The thinking process is intended to be carried out in
the Strategic Policy Group by its seventeen members who are Secretaries of key ministries
and include the three Chiefs of staff, RBI Governor, Scientific Adviser to the Defence
Minister and Chairman, JIC. This group is no different from an enlarged version of the
Committee of Secretaries, already in existence, and whose deliberations are not known to
the distinguished for intellectual freshness, innovative depth and precise execution for
implementation. Most members of the Committee of Secretaries have been seen to be innocent
of holistic conceptions. They usually display predetermined loyalties and a tenacity for
jurisdictional attachments. They excel in turf battles, the level of thinking and
expertise needed for a body like the NSC will simply be not endowment of many of these
luminaries, not the least because in their careers for most of the time they would have
been on a round of musical chairs.
It is the National Security Advisory Board in which
persons of eminence in various fields outside the Government will serve, which really
qualifies to be the think tank for the NSC. However, one must keep the realities of life
in view while pondering over its efficiency and value. In India no Advisory Board manages
to be the core. The reports of most such Boards keep gathering dust. Perhaps, the reports
of the Task Force set up to formulate this NSC five months ago would have met the same
fate but for the imperatives created by the continuing Jaswant Singh-Talbott exchanges.
Further more, it may be noted that the Indian bureaucracy is extremely reluctant to share
information even among themselves. Will they permit transmission of sensitive intelligence
or information to outsiders in the National Advisory Board? If the past is any guide, the
answer to this question must inevitably be a NO. Bereft of key inputs, the product of such
a Board cannot be much different from what is already available in the media or the
academia.
The Joint Intelligence Committee has been a useful
organisation for evaluations and estimates. Its studies do sometimes represent combined
wisdom of various Government agencies. But it is one thing to produce a thought provoking
report, and , while another to have it welcomed by minds which should be receptive and
eager. Overtime, the JIC has broadened its areas of enquiry and assessment but one single
fact is adequate to throw light on the stature it enjoys with the Government. It has
remained without a proper head almost a year. It is only very recently that a head has
been named. The JIC is to be revamped for dealing with the demands of its new role of a
Secretariat for the NSC. The speed with which this revamping takes place will provide an
indication of how serious the Government is about this NSC.

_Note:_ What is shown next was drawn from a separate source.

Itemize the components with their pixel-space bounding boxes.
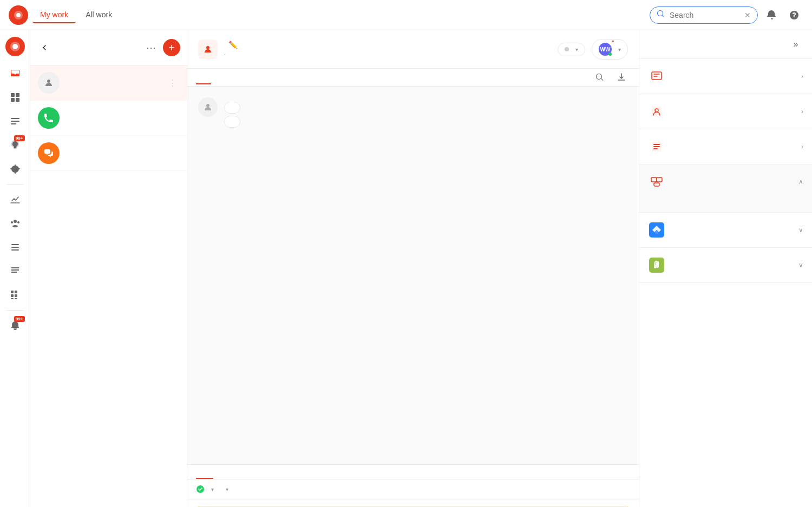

The decision will be by the body of ministers at the top
with the PM at its head. This body is no different from the Cabinet Committee for
Political Affairs which has sometimes functioned in the country. Its shortcomings would
continue to be the same. Often, a strong PM has been a lone decision maker with others in
the group just nodding in their heads in agreement. Many flawed decisions were thus made
in the past for which a heavy price had to be paid.
The nomination of the Principal Secretary to the PM also
to be the National Security Advisor, provides the ultimate indication on that this NSC is
not expected to function but is intended to be just a showpiece. The principal Secretary
to the PM and National Security Advisor are two full time heavy duty jobs. While the
present incumbent in the Principal Secretary's assignment is a very highly rated official,
the National Security Advisor should have been a separate individual. By combining the two
posts in one person a bureaucratic gridlock has been created. The Cabinet Secretary who
heads the civil services of the country will play second fiddle, being just a member of
the Strategic Policy Group.
Foreigners have often commented that India lacks a
national security culture. This creation of an NSC reconfirms this view yet again.